# Text Preprocessing for Sentiment140

In this notebook, we will process the dataset to prepare it for training.  
This includes:
- Tokenization
- Lemmatization
- Formatting the dataset for Word2Vec training

The cleaned dataset from the EDA step will be used as input.


In [5]:
import pandas as pd
import nltk
from nltk.tokenize import word_tokenize
from nltk.stem import WordNetLemmatizer

# Download required NLTK resources
nltk.download("punkt", quiet=True)      
nltk.download("punkt_tab", quiet=True)  
nltk.download("wordnet", quiet=True)    


True

## Loading the Processed Dataset

We load the cleaned dataset from the previous EDA step.  
This dataset is stored in `data/processed/sentiment140_clean.csv`  
and has already undergone stopword removal and basic text cleaning.


In [6]:
df = pd.read_csv("../data/processed/sentiment140_clean.csv")

df.head()


Unnamed: 0,sentiment,text,tweet_length,clean_text
0,0,"@switchfoot http://twitpic.com/2y1zl - Awww, t...",115,switchfoot bummer shoulda david carr third
1,0,is upset that he can't update his Facebook by ...,111,upset cant update facebook texting might cry r...
2,0,@Kenichan I dived many times for the ball. Man...,89,kenichan dived many times ball managed save re...
3,0,my whole body feels itchy and like its on fire,47,whole body feels itchy fire
4,0,"@nationwideclass no, it's not behaving at all....",111,nationwideclass behaving mad cant


## Tokenization and Lemmatization

Each tweet is converted into a sequence of words using tokenization.  
Since stopwords were already removed in EDA, we only split the text into individual words and apply **lemmatization** to standardize the vocabulary.


In [7]:
# Initialize the lemmatizer
lemmatizer = WordNetLemmatizer()

def preprocess_text(text):
    """
    Tokenizes and lemmatizes the input text, removing punctuation and short words.
    
    Args:
        text (str): Input text to preprocess.
    
    Returns:
        list: List of lemmatized tokens.
    """
    # Handle NaN or non-string values
    if not isinstance(text, str):
        return []
    
    # Tokenize the text
    tokens = word_tokenize(text.lower())

    # Filter out non-alphabetic words and lemmatize
    lemmatized_tokens = [lemmatizer.lemmatize(token) for token in tokens if token.isalpha() and len(token) > 1]
    
    return lemmatized_tokens


In [9]:
df["tokens"] = df["clean_text"].apply(preprocess_text)

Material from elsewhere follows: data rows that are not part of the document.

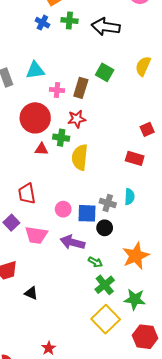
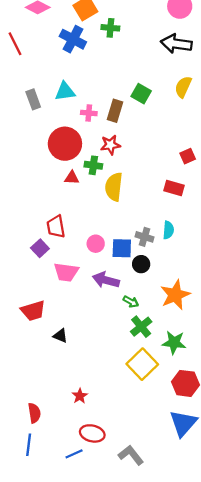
green cross: (69, 21) -> (110, 28), moved
blue cross: (42, 23) -> (73, 39), size x1.6
black arrow: (106, 27) -> (176, 44), moved
purple square: (11, 223) -> (40, 248), moved

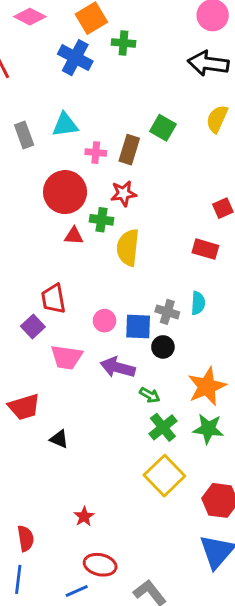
green star: (174, 343) -> (208, 429), moved

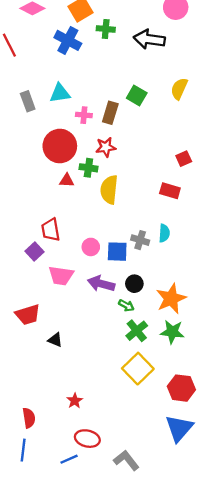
black arrow: (208, 63) -> (149, 39), moved
black circle: (163, 347) -> (134, 284), moved

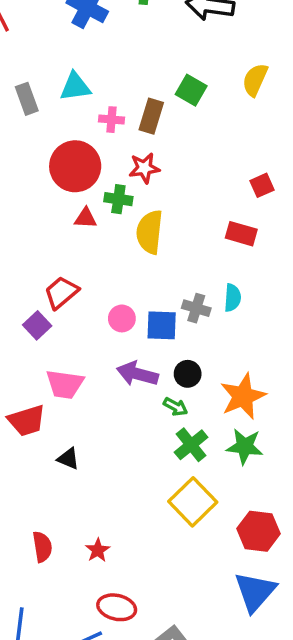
red trapezoid: (51, 230) -> (61, 293), turned 60
pink trapezoid: (61, 276) -> (65, 384), moved
red semicircle: (29, 418) -> (42, 547), moved

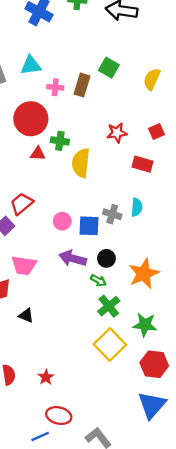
yellow semicircle: (255, 80) -> (152, 79), moved
red star: (144, 168) -> (117, 133), moved
green star: (245, 446) -> (145, 325), moved

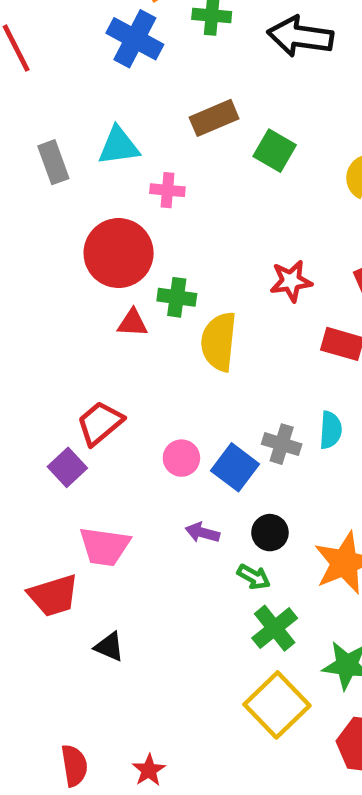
brown rectangle: (82, 85) -> (214, 118), moved, turned 50
blue square: (89, 226) -> (235, 467), turned 35
purple arrow: (73, 258) -> (202, 533), size x0.6

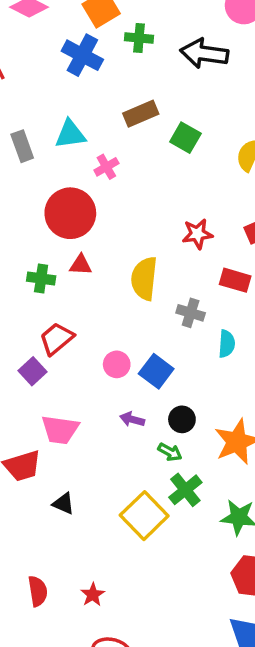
pink cross: (167, 190) -> (106, 167), turned -35
green cross: (177, 297) -> (41, 279), moved
gray cross: (282, 444) -> (191, 313), moved
yellow square: (277, 705) -> (144, 516), moved

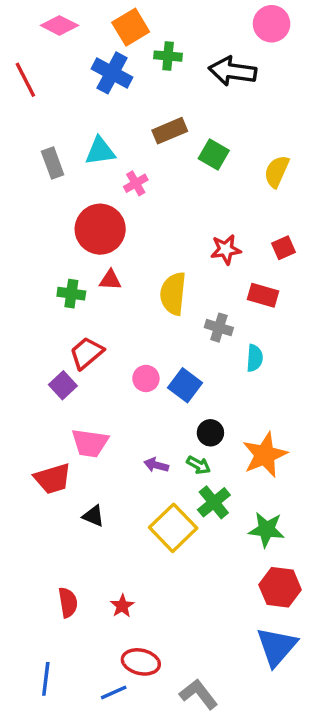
purple arrow: (132, 419) -> (156, 465), moved

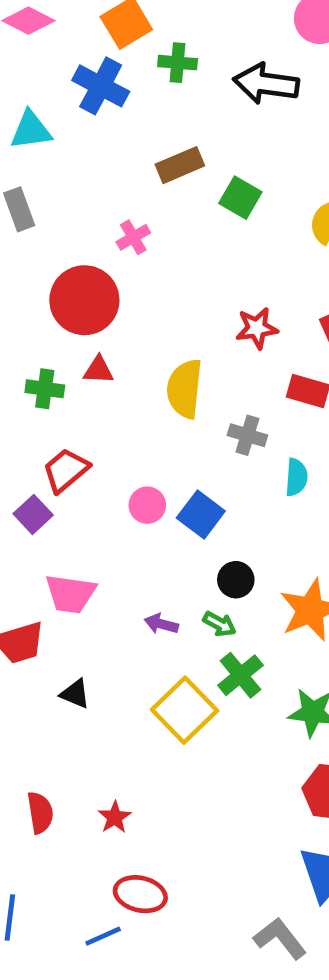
cyan triangle: (100, 151) -> (31, 130), moved
gray L-shape: (199, 694) -> (280, 938), moved

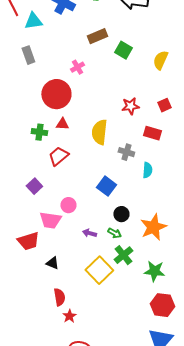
red trapezoid: (66, 470) -> (58, 156), moved
pink circle: (147, 505) -> (68, 205), moved
red semicircle: (40, 813) -> (59, 297), moved

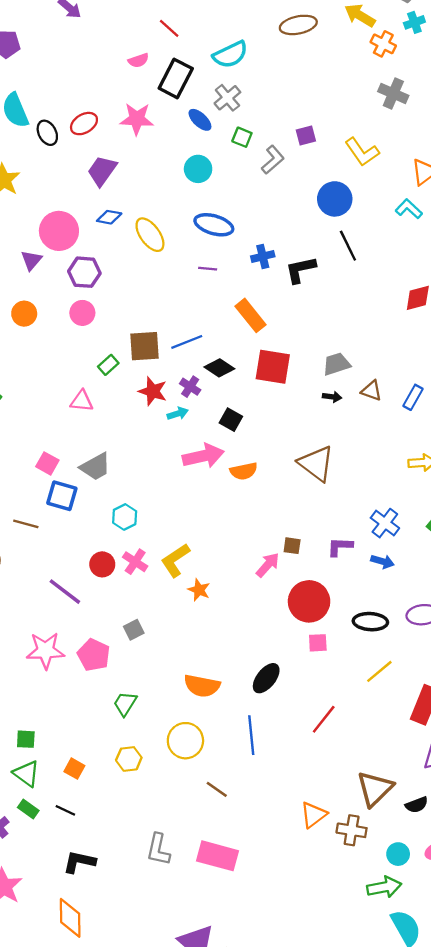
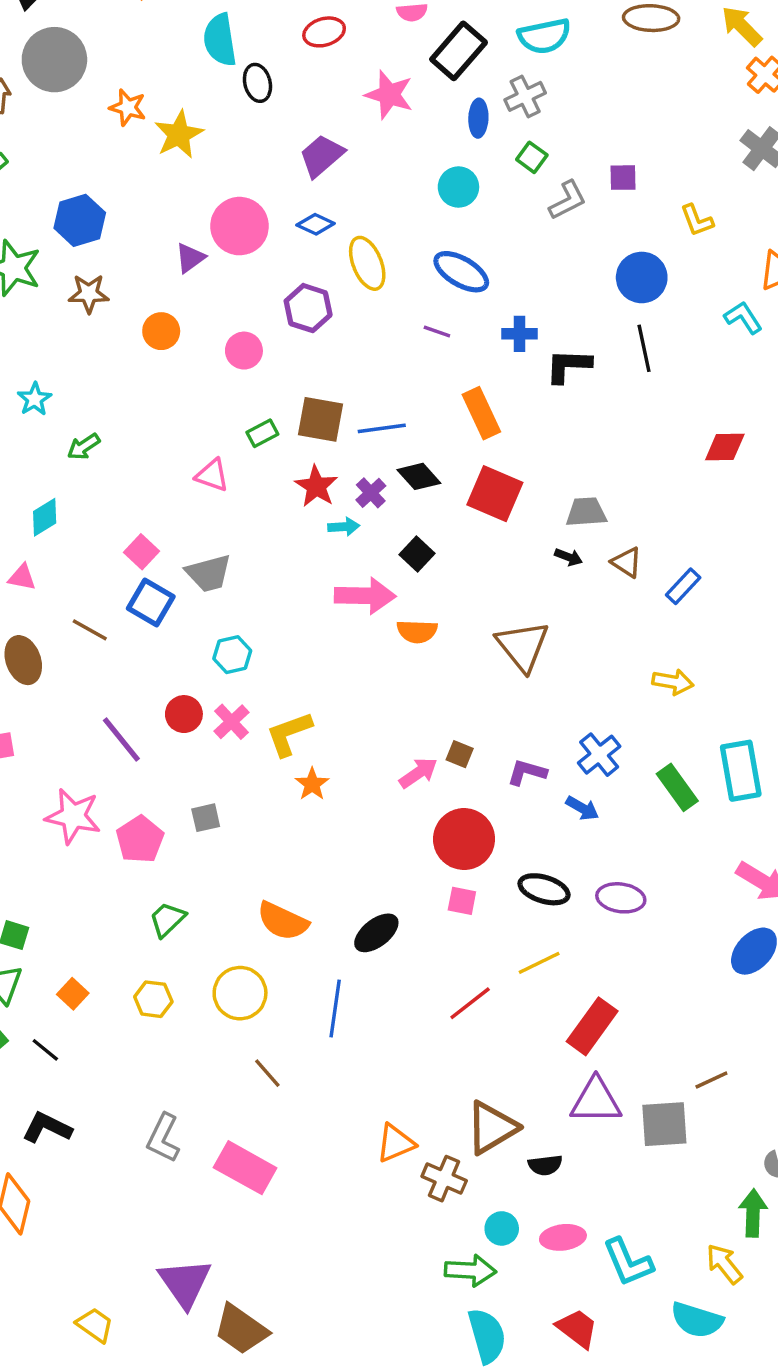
blue ellipse: (200, 120) -> (478, 118), turned 35
red ellipse: (84, 124) -> (324, 32), moved
yellow L-shape: (362, 152) -> (697, 220), size x0.7
purple hexagon: (84, 272) -> (308, 308), moved
red line: (324, 719) -> (470, 1003), moved

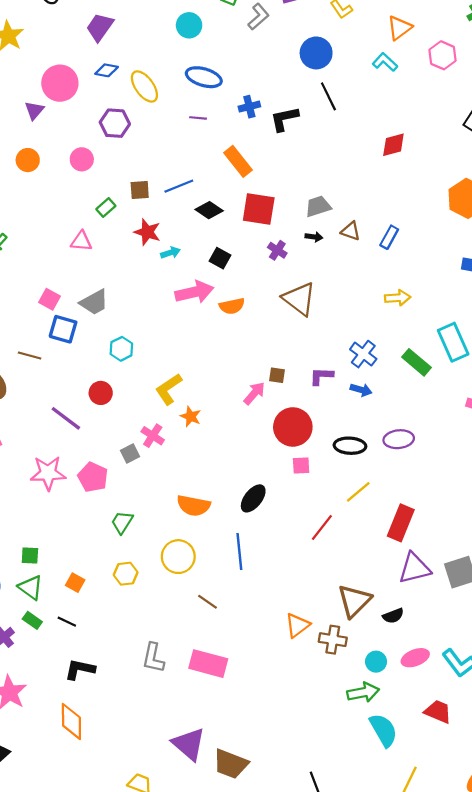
brown square: (321, 419) -> (140, 190), size x0.7
purple cross: (371, 493) -> (277, 250), moved
pink cross: (231, 722) -> (153, 436), moved

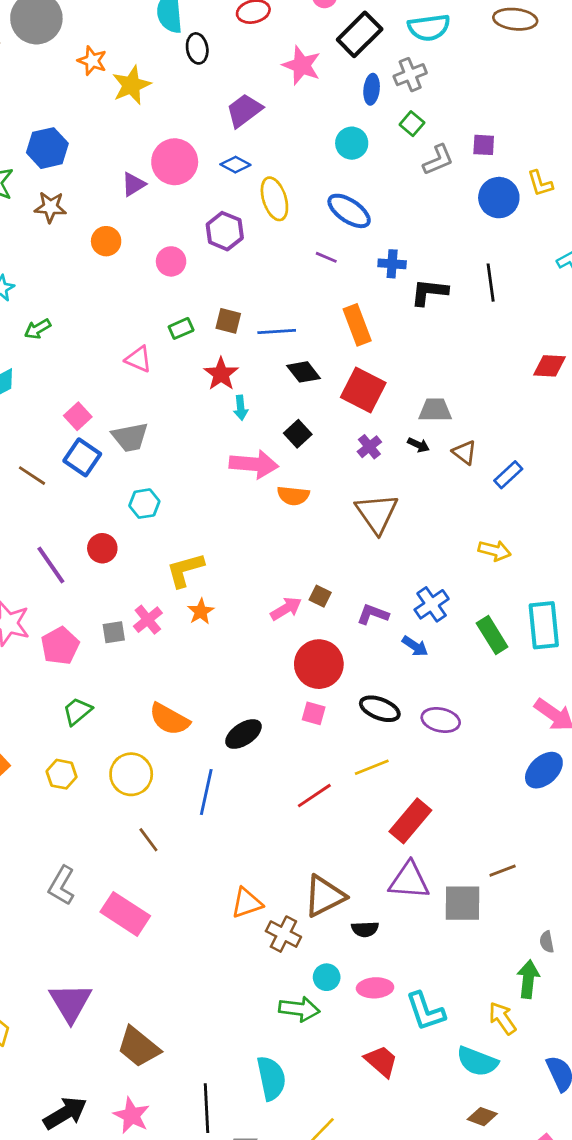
blue circle: (316, 53) -> (499, 198), moved
cyan arrow: (170, 253) -> (241, 408), turned 84
cyan semicircle: (383, 730) -> (271, 1078), moved
brown trapezoid: (231, 764) -> (138, 1047), moved

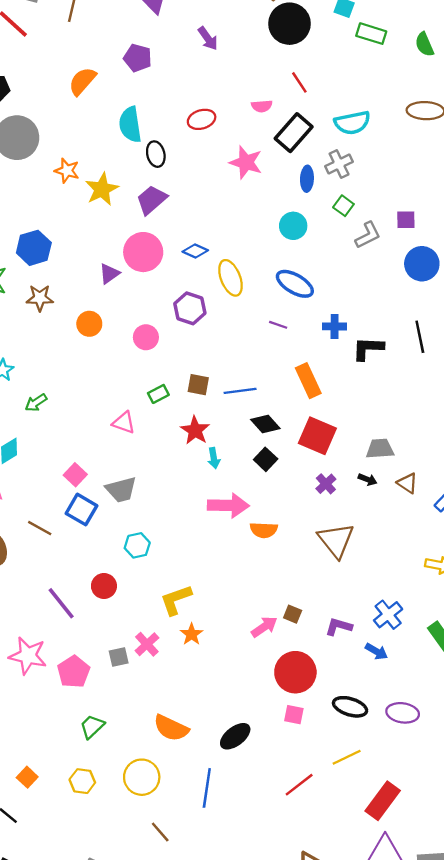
purple trapezoid: (244, 110) -> (152, 200), moved
black square: (298, 434) -> (266, 459), moved

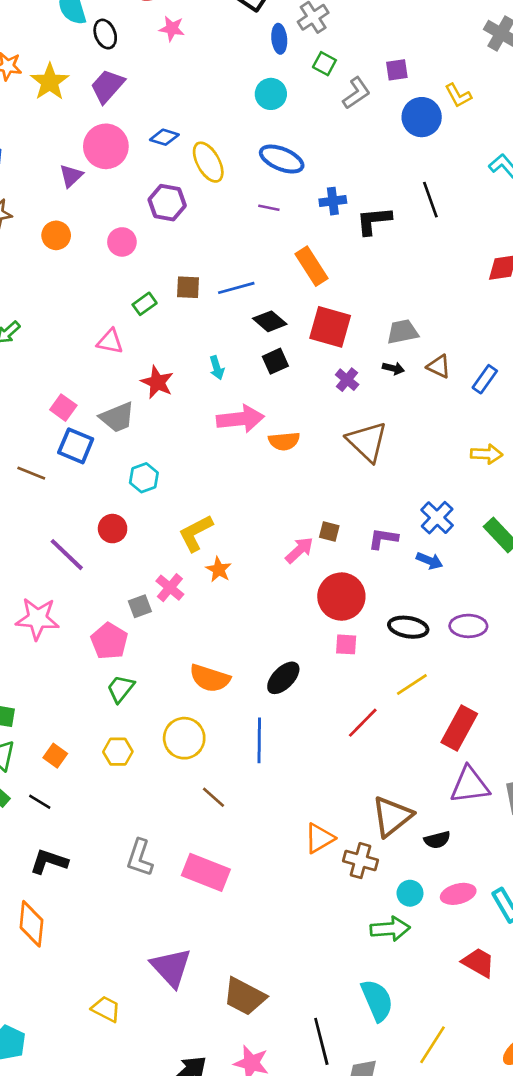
pink star: (246, 162) -> (172, 29), moved, size x0.7
red star: (195, 430) -> (157, 382), moved
black square: (266, 459) -> (275, 361), turned 30
pink pentagon: (74, 672) -> (109, 641), moved

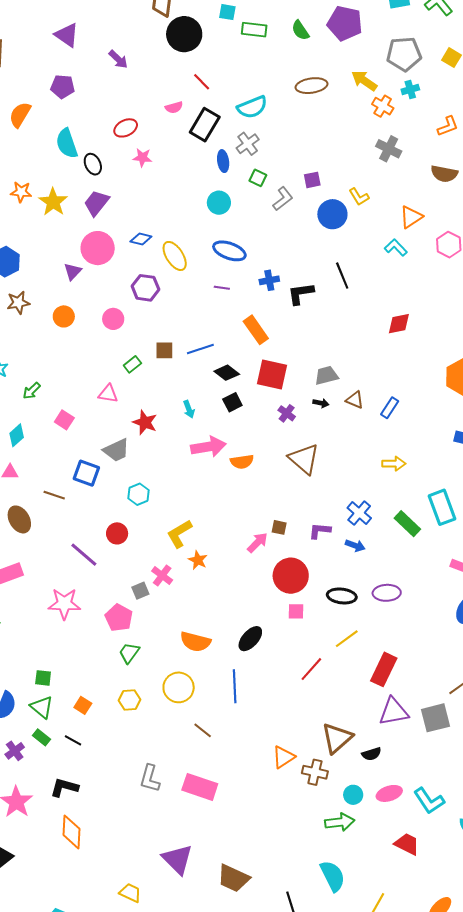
pink square: (63, 408) -> (64, 420), moved
black L-shape: (49, 862) -> (64, 787), moved

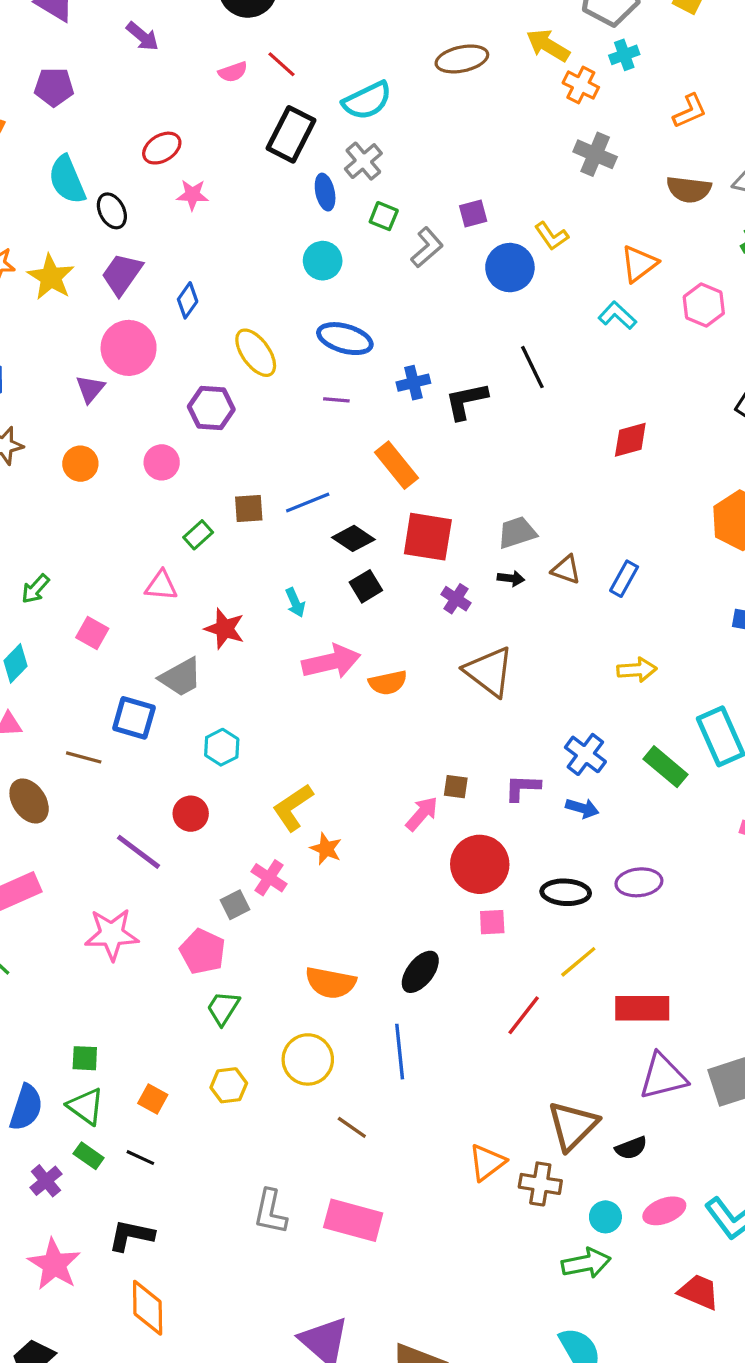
pink semicircle: (174, 107) -> (233, 72), moved
blue diamond: (141, 239) -> (188, 300), moved, turned -65
red rectangle: (384, 669) -> (642, 1008), turned 68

df[["clean_text", "tokens"]].head()



Unnamed: 0,clean_text,tokens
0,switchfoot bummer shoulda david carr third,"[switchfoot, bummer, shoulda, david, carr, third]"
1,upset cant update facebook texting might cry r...,"[upset, cant, update, facebook, texting, might..."
2,kenichan dived many times ball managed save re...,"[kenichan, dived, many, time, ball, managed, s..."
3,whole body feels itchy fire,"[whole, body, feel, itchy, fire]"
4,nationwideclass behaving mad cant,"[nationwideclass, behaving, mad, cant]"


In [13]:
# Save the tokenized dataset for the next step
output_path = "../data/processed/sentiment140_tokenized.csv"
df[['sentiment', 'clean_text', 'tokens']].to_csv(output_path, index=False)